近所のスーパーの入り口に二、三年前から貼り紙がある。「カラスが狙っていますので、気をつけてください。」

貼り紙がされた頃、買った物を自転車のかごに入れたまま、お店に戻ったお客さんをしり目に、カラスがそのスキを狙ってかごの中を物色しているのを見たことがある。ビクビクしていたので、思わず「ダメダメ!」と近づいていったら、すぐ去っていったので、実害はなかったと思う。その時、自転車のかごに荷物を置きっぱなしにするのはやめよう、と決めた。

その後、カラスの技術が向上した。

先月は、女性の買い物袋の一番上に入れてあったソーセージの袋を一瞬でかっさらっていった。女性は「カラスが近づいてきたことは感じた」が、次の瞬間には、もう盗まれていたと騒いでいた。

さらに、先日。

カラスは私の前方を歩いていた男性に狙いを定めて飛んでいった。男性は、カラスに気がつき、持っていた買い物の入っている白いレジ袋を振り回す。カラスはいったんは男性から離れた。

男性がまた歩き出すと、カラスは男性を追って飛んでいく。男性はレジ袋を振り回す。

これを数回繰り返した後、カラスはまた男性に気づかぬよう背後から飛んで近づいた。そして、次の瞬間、肉を一辺くわえ、飛び去った。男性は気が付いていない。

彼が持っているレジ袋には穴が開いているようには見えない。しかし、男性のレジ袋の中には、肉のトレイが入っているのが見える。

カラスは、一瞬の一撃でレジ袋と肉を覆っているビニールを刺し通し、目的の一辺の肉をついばみ飛び去ったのだ。

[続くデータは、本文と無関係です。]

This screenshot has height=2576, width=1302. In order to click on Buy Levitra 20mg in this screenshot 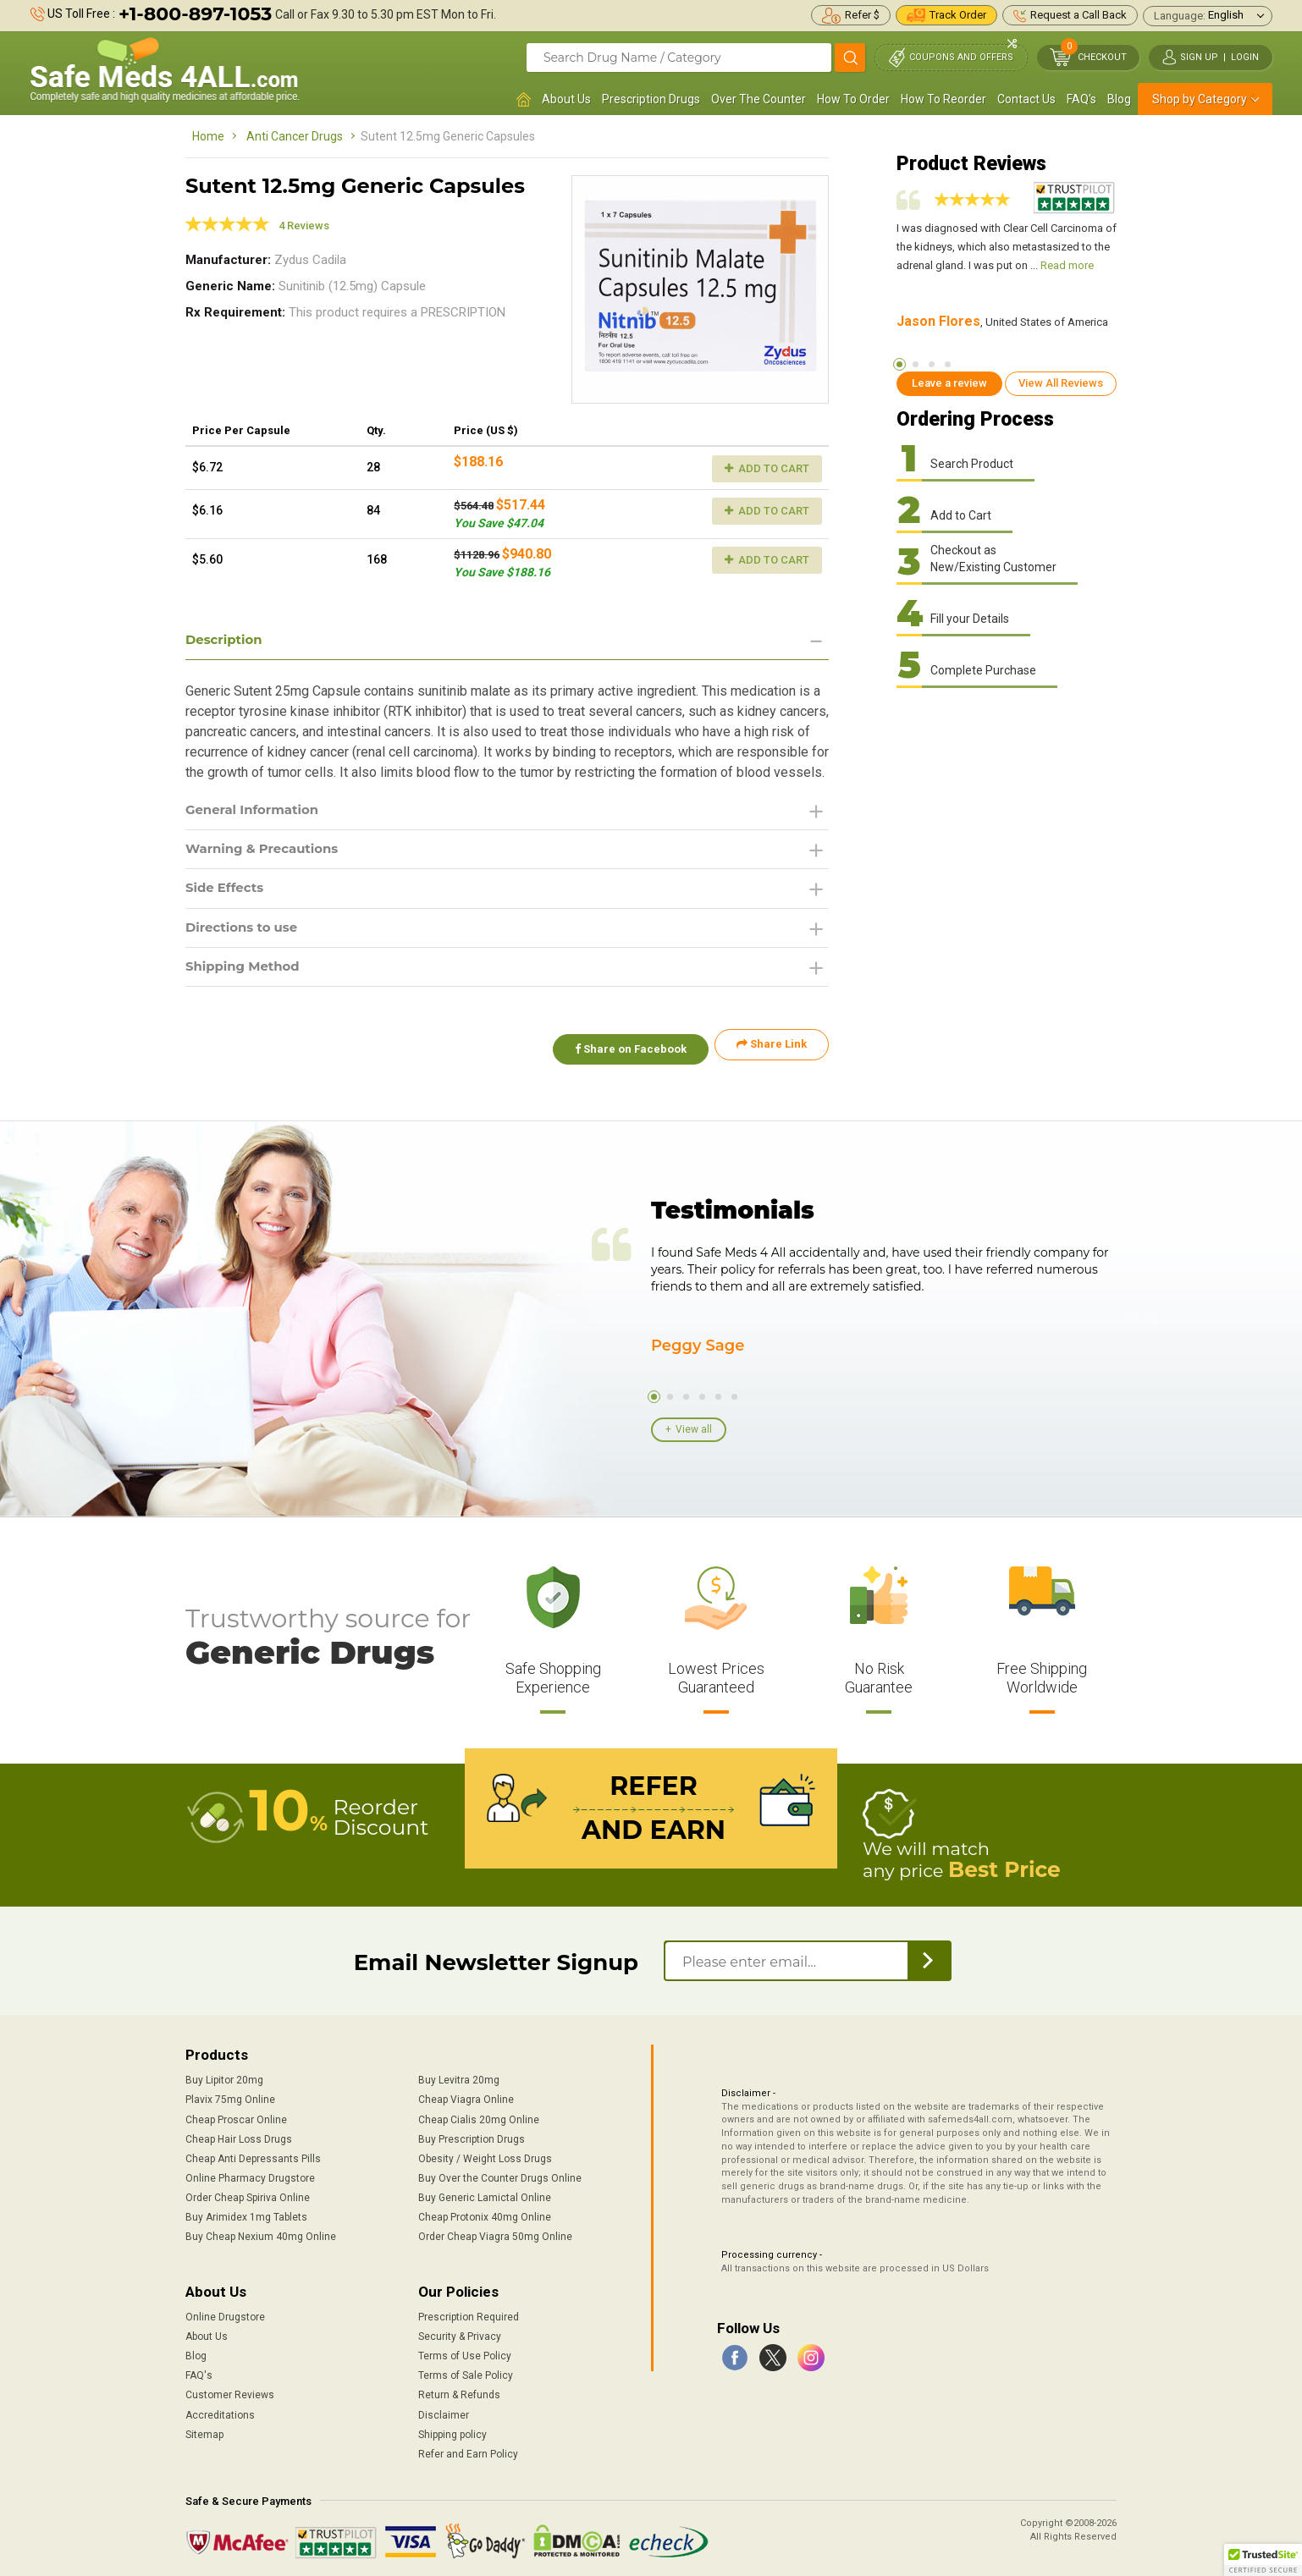, I will do `click(458, 2076)`.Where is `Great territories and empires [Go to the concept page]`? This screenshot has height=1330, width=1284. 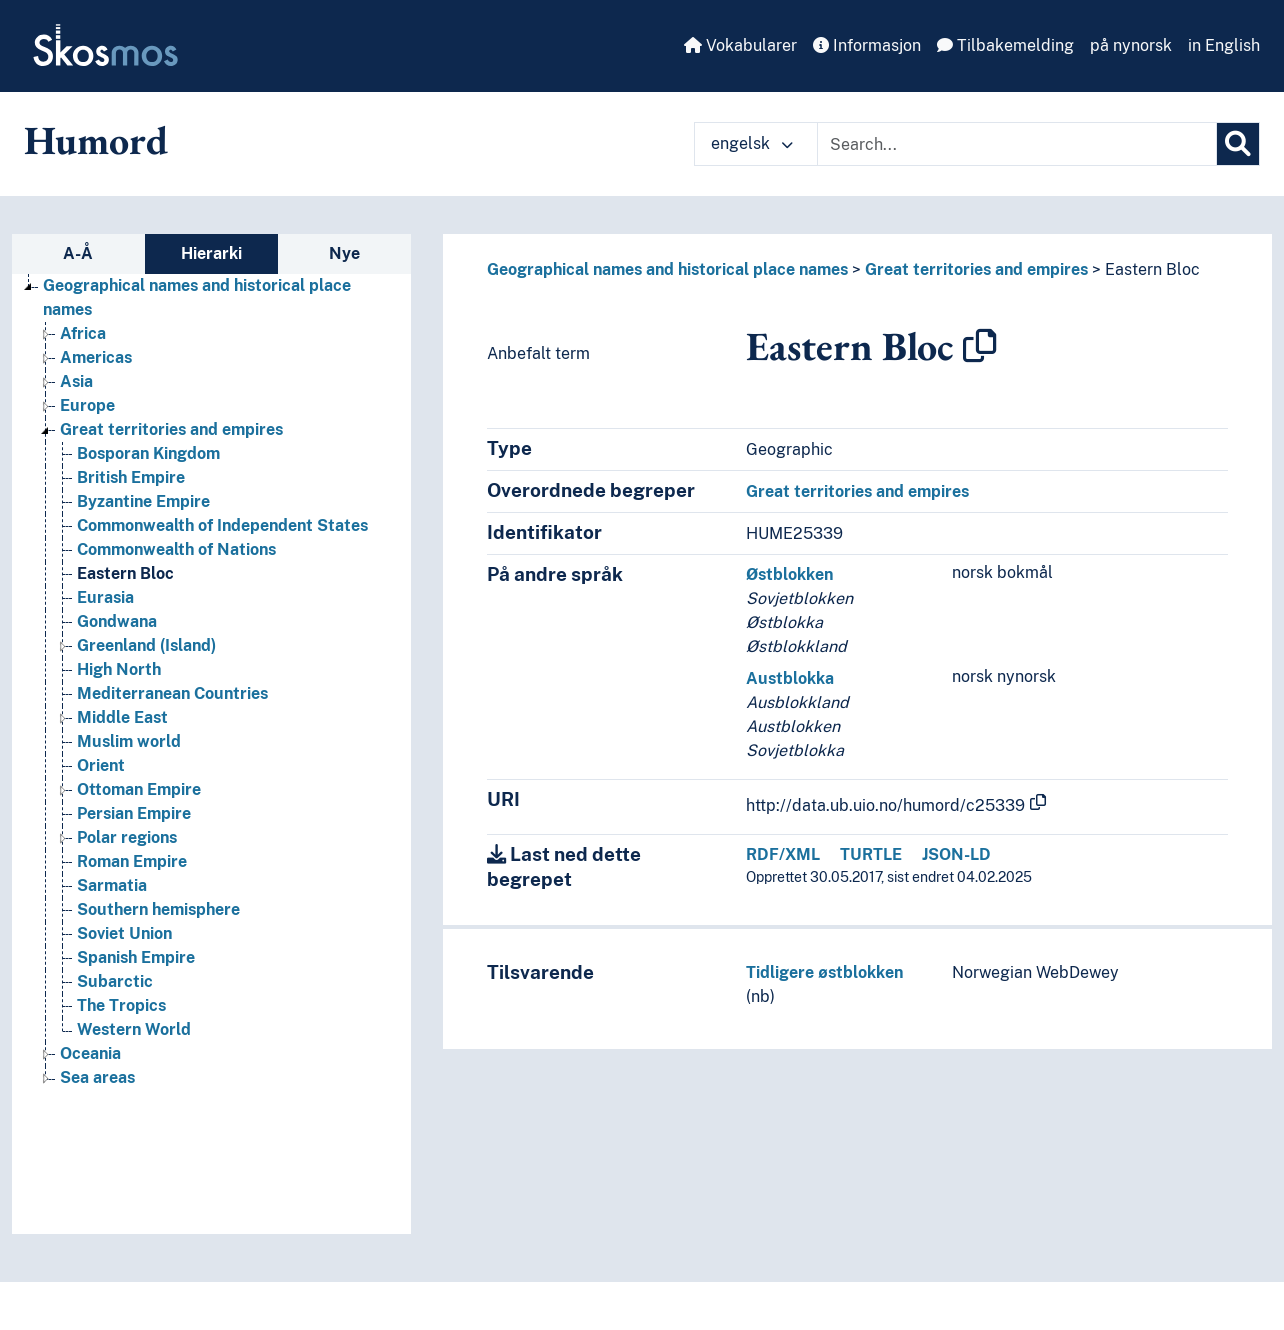 Great territories and empires [Go to the concept page] is located at coordinates (171, 429).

これが、偶然の出来事だとは思えない。カラスは日々この場で学習したのに違いない。賢いとは聞いていたが、ここまで学習しているとは思わなかった。

防衛策として、蓋付きで、中身が見えず、穴をあけにくい素材の袋で買い物をするしかない。狙われないのが一番だ。

あの男性は、穴の開いた肉のパックを見て、カラスのせいだとわかるだろうか。